* [Supplied records]
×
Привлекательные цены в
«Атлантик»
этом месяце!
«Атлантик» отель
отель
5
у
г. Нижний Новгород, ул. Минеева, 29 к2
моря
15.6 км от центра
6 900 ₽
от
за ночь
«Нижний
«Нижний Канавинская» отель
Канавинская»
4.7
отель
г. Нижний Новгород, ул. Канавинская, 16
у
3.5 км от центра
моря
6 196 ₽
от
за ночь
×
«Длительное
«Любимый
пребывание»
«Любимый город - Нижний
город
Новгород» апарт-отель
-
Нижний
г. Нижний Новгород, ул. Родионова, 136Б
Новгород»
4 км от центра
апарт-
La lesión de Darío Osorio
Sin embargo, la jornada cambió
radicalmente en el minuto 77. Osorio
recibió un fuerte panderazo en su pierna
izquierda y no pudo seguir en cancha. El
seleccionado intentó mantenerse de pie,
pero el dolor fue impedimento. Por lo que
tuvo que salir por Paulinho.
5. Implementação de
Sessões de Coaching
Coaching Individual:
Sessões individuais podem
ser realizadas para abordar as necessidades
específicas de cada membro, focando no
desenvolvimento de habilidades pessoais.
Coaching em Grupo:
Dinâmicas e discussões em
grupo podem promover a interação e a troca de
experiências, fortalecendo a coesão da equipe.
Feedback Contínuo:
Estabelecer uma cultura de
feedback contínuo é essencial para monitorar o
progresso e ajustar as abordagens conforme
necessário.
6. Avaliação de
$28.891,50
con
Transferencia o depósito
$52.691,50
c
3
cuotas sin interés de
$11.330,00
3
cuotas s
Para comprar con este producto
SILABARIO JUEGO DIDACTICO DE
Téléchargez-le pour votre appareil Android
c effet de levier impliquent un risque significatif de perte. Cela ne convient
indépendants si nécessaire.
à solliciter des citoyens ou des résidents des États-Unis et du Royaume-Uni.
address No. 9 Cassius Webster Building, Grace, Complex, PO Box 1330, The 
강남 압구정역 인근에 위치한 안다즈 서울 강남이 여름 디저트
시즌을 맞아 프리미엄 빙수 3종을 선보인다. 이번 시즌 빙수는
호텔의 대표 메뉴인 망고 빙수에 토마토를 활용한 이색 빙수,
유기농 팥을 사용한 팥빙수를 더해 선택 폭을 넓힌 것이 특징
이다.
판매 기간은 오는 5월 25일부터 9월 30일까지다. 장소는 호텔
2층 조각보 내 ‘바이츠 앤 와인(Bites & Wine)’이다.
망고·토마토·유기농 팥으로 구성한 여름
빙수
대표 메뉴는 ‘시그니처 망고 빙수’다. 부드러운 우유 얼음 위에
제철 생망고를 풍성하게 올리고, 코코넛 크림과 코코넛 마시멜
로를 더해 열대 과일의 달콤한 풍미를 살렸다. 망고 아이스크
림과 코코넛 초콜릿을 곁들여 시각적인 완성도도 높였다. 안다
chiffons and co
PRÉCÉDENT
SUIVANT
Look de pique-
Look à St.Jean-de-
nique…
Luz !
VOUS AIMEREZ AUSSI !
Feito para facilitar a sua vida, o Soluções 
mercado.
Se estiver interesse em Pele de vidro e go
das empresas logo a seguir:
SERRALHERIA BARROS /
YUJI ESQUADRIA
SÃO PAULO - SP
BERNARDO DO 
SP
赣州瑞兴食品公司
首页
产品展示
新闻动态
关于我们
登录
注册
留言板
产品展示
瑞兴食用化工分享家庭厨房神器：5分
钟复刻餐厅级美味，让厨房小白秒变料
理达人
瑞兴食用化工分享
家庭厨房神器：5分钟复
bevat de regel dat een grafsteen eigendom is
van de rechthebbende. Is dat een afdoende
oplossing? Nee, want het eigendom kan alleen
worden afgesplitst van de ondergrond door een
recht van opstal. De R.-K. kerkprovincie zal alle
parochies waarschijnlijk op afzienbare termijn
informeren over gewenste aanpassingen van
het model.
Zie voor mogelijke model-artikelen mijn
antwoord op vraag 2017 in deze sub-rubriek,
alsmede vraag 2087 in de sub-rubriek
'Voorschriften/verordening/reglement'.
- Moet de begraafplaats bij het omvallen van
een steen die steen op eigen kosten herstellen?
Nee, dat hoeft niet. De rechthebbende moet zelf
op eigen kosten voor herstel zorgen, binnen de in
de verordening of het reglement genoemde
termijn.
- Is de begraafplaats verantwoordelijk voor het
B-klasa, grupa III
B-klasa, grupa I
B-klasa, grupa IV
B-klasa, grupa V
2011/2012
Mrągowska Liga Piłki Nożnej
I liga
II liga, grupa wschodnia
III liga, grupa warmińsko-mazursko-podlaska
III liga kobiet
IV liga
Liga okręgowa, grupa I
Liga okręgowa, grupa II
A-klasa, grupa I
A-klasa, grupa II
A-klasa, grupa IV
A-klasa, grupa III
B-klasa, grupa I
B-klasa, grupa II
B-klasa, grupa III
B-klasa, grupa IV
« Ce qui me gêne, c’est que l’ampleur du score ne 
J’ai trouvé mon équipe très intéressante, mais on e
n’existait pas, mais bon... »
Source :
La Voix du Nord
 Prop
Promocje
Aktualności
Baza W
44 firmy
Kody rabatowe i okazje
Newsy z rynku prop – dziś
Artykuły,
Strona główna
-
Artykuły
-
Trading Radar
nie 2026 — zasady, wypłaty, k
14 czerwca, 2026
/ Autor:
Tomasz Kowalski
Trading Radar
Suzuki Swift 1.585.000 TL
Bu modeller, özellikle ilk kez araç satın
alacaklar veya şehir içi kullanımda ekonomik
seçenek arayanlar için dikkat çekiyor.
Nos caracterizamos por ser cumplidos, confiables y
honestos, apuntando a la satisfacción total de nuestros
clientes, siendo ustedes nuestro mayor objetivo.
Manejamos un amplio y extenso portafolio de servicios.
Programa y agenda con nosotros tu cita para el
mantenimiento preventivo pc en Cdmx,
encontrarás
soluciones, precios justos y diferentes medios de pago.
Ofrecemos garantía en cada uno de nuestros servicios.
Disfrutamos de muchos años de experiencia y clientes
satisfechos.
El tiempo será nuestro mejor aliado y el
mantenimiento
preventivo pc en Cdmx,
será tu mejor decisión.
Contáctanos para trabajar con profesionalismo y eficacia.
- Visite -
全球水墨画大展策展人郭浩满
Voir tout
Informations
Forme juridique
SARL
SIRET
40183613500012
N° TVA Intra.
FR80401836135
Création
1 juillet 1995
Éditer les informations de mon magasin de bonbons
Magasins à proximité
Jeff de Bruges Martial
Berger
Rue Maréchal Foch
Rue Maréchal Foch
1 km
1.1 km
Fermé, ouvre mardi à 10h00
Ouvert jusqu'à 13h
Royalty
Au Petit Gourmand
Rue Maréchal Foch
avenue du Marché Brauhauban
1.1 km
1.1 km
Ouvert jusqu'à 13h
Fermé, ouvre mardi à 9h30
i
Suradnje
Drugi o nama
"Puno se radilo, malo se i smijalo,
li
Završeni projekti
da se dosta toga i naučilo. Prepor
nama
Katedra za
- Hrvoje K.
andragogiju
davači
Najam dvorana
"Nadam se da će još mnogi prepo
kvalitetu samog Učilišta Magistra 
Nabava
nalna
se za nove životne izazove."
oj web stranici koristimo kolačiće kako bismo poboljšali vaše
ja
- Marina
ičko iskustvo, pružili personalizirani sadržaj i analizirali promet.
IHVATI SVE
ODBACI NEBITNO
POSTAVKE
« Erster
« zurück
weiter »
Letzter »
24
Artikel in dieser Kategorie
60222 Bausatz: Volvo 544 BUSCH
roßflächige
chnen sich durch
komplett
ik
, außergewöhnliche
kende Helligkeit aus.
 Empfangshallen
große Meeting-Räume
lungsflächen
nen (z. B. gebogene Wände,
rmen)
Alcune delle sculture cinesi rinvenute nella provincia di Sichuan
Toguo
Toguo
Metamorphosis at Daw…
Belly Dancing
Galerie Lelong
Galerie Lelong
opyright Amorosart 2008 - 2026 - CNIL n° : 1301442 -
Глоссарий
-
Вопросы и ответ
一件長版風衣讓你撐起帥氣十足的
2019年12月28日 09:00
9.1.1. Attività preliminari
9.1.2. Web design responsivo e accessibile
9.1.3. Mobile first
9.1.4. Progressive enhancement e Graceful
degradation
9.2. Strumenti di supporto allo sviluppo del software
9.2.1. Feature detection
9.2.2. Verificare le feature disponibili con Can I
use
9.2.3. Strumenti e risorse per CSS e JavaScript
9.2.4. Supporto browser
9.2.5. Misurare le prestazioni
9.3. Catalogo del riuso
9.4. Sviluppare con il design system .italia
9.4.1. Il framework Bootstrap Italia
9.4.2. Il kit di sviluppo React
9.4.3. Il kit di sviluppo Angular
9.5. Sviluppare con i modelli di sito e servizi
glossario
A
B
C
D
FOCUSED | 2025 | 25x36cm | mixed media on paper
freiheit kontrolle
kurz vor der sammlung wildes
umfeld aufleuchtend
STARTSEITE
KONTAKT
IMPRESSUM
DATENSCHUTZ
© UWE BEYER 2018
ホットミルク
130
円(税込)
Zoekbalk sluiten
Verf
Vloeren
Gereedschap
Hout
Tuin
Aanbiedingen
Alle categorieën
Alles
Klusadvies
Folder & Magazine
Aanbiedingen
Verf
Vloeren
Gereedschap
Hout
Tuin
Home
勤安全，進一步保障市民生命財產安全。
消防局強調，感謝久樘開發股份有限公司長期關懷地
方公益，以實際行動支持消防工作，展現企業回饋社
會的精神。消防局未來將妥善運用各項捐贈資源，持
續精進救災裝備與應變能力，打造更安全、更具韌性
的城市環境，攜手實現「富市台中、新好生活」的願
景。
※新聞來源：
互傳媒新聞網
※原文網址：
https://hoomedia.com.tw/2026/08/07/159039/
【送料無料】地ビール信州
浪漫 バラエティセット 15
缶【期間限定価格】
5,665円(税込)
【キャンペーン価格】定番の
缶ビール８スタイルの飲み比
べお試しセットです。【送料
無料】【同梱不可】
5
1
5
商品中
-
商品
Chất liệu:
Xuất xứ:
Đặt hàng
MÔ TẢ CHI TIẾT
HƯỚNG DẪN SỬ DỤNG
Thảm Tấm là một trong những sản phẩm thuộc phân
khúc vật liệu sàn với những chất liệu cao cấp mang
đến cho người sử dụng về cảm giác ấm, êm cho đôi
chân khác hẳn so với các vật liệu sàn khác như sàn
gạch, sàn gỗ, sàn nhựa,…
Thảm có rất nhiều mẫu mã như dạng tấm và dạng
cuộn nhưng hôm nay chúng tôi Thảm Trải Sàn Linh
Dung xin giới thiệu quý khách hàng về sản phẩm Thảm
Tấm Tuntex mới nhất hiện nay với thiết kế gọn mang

* [Problem to work on]
The reply should consist solely of the lines above from the one that has "avenue du Marché Brauhauban" through the one that has "još mnogi prepo", reproduced exactly.

* [Exercise output]
avenue du Marché Brauhauban
1.1 km
1.1 km
Ouvert jusqu'à 13h
Fermé, ouvre mardi à 9h30
i
Suradnje
Drugi o nama
"Puno se radilo, malo se i smijalo,
li
Završeni projekti
da se dosta toga i naučilo. Prepor
nama
Katedra za
- Hrvoje K.
andragogiju
davači
Najam dvorana
"Nadam se da će još mnogi prepo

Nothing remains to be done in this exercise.